WORK TO BE COMPLETED:
For the records that follow, please set down exactly the lines between the one holding "Beberapa peluang bisnis jangak panjang yang" and the one holding "Semoga artikel ini", inclusive, and only those.

Saved data entries:
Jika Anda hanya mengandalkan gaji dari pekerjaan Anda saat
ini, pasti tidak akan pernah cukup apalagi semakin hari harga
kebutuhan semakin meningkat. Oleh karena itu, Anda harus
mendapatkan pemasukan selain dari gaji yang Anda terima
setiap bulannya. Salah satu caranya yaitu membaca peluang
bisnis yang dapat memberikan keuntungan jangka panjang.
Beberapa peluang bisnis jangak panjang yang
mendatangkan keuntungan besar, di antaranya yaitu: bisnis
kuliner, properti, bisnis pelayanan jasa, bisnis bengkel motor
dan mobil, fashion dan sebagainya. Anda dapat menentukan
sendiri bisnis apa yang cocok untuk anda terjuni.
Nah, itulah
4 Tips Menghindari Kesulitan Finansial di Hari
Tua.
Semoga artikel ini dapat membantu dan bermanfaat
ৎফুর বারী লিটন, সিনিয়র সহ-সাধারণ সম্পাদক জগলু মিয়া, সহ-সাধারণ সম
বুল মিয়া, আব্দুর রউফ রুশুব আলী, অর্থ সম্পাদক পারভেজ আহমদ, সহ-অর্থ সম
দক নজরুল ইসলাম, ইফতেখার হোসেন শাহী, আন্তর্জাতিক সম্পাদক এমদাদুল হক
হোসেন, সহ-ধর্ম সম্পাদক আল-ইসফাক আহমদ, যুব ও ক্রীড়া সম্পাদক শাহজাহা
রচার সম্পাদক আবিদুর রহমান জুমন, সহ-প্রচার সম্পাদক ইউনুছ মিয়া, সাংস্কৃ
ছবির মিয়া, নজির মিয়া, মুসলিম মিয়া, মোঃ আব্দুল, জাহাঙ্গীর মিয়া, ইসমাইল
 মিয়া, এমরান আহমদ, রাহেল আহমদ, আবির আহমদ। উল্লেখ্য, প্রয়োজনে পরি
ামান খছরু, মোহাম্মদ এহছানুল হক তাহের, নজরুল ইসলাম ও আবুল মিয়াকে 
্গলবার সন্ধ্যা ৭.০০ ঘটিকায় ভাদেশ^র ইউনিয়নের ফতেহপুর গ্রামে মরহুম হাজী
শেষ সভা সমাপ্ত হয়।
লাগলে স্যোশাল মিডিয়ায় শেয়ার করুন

WRITTEN SOLUTION:
Beberapa peluang bisnis jangak panjang yang
mendatangkan keuntungan besar, di antaranya yaitu: bisnis
kuliner, properti, bisnis pelayanan jasa, bisnis bengkel motor
dan mobil, fashion dan sebagainya. Anda dapat menentukan
sendiri bisnis apa yang cocok untuk anda terjuni.
Nah, itulah
4 Tips Menghindari Kesulitan Finansial di Hari
Tua.
Semoga artikel ini dapat membantu dan bermanfaat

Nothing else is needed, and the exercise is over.